Finding distance on a distance-time graph

[chwala]

Homework Statement

find the distance travelled by considering the distance-time graph below

Relevant Equations

travel graphs

this question caught me by surprise, i had made an assumption that its straight forward...my interest is on question 1.b

the total distance traveled is $1+1+8=10$...
average speed is therefore = $2.5m/s$

 

[BvU]

Hello !

my interest is on question 1.b

And you have an answer. What is your question ?

 

[chwala]

Hello !

And you have an answer. What is your question ?
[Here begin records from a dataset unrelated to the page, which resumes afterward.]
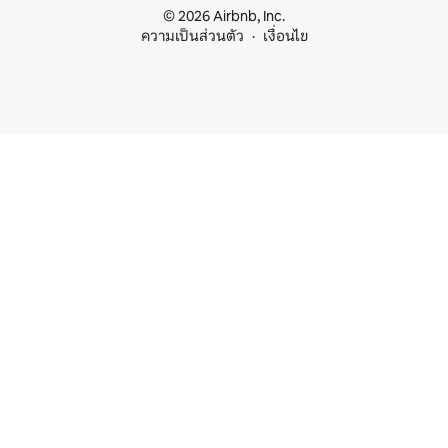
© 2026 Airbnb, Inc.
ความเป็นส่วนตัว
เงื่อนไข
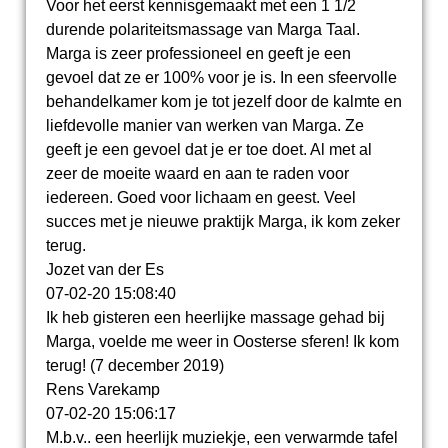
Voor het eerst kennisgemaakt met een 1 1/2
durende polariteitsmassage van Marga Taal.
Marga is zeer professioneel en geeft je een
gevoel dat ze er 100% voor je is. In een sfeervolle
behandelkamer kom je tot jezelf door de kalmte en
liefdevolle manier van werken van Marga. Ze
geeft je een gevoel dat je er toe doet. Al met al
zeer de moeite waard en aan te raden voor
iedereen. Goed voor lichaam en geest. Veel
succes met je nieuwe praktijk Marga, ik kom zeker
terug.
Jozet van der Es
07-02-20
15:08:40
Ik heb gisteren een heerlijke massage gehad bij
Marga, voelde me weer in Oosterse sferen! Ik kom
terug! (7 december 2019)
Rens Varekamp
07-02-20
15:06:17
M.b.v.. een heerlijk muziekje, een verwarmde tafel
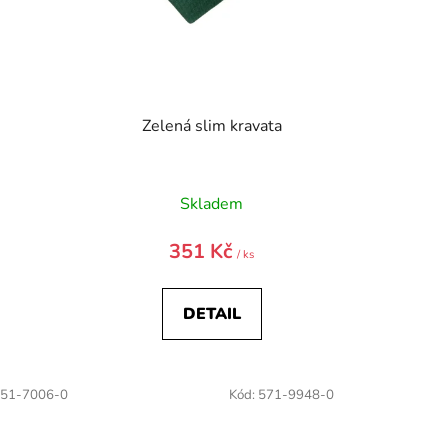
Zelená slim kravata
Skladem
351 Kč
/ ks
DETAIL
51-7006-0
Kód:
571-9948-0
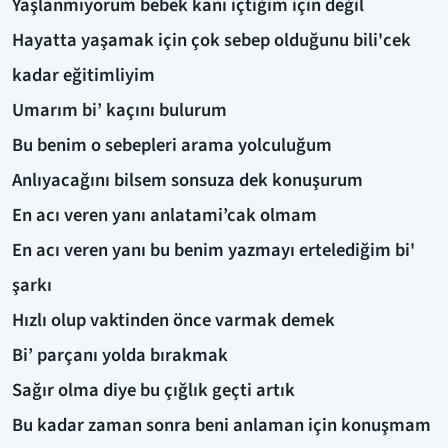
Yaşlanmıyorum bebek kanı içtiğim için değil
Hayatta yaşamak için çok sebep olduğunu bili'cek
kadar eğitimliyim
Umarım bi’ kaçını bulurum
Bu benim o sebepleri arama yolculuğum
Anlıyacağını bilsem sonsuza dek konuşurum
En acı veren yanı anlatami’cak olmam
En acı veren yanı bu benim yazmayı ertelediğim bi'
şarkı
Hızlı olup vaktinden önce varmak demek
Bi’ parçanı yolda bırakmak
Sağır olma diye bu çığlık geçti artık
Bu kadar zaman sonra beni anlaman için konuşmam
i do not really have a question, i am looking for an alternative approach...or can i assume there isn't?

 

[Mark44]

i do not really have a question, i am looking for an alternative approach...or can i assume there isn't?

Right, there isn't. Just look at the graph to see how the position changes each second. Note that although the particle traveled 10 units, its displacement changed by only 8 units. In the first second it moved backward by 1 unit, then forward in the second second to get to its original position, then moved 8 units in the next two seconds, from 5 to 13. So although the distance traveled was 1 + 1 + 8 = 10 units, its change in position was -1 + 1 + 8 = 8 units.

 

[chwala]

Right, there isn't. Just look at the graph to see how the position changes each second. Note that although the particle traveled 10 units, its displacement changed by only 8 units. In the first second it moved backward by 1 unit, then forward in the second second to get to its original position, then moved 8 units in the next two seconds, from 5 to 13. So although the distance traveled was 1 + 1 + 8 = 10 units, its change in position was -1 + 1 + 8 = 8 units.
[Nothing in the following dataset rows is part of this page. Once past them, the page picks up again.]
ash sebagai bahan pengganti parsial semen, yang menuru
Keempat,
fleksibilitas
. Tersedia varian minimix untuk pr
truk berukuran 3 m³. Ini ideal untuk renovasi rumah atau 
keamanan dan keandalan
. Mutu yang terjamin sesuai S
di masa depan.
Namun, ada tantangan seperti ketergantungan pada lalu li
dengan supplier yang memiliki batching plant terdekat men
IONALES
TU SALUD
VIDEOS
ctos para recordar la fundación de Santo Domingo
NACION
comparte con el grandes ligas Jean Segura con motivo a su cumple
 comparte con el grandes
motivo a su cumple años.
Thanks mark, you've given me help for the last 10 years...bingo from Africa!

 

[Mark44]

Thanks mark, you've given me help for the last 10 years...bingo from Africa!

I knew it had be a while, but didn't realize that it had been 10 years.

 

[robphy]

i do not really have a question, i am looking for an alternative approach...or can i assume there isn't?

While your graphical approach works great,
here's an approach that relies on the calculus definitions [since this is a calculus and beyond subforum]
and gives an interpretation.
(Screencaptured from a desmos calculation. Type it in yourself at https://www.desmos.com/calculator .)

The $Y_{avgSpeed}$ line is a little long:
$Y_{avgSpeed}\left(T\right)=Y\left(0\right)+\left\{0\le T\le t_{1}:\ \left(s_{avg}T\cdot\operatorname{sign}\left(Y\left(1\right)-Y\left(0\right)\right)\right)\ ,t_{1}\le T\le4:\ \left(\left(Y\left(1\right)-Y\left(0\right)\right)+s_{avg}\left(T-t_{1}\right)\cdot\operatorname{sign}\left(Y\left(4\right)-Y\left(1\right)\right)\right)\right\}$
(You can right-click on the equation, Show Math as $\TeX$ commands, then copy to the clipboard, then paste into a Desmos cell.)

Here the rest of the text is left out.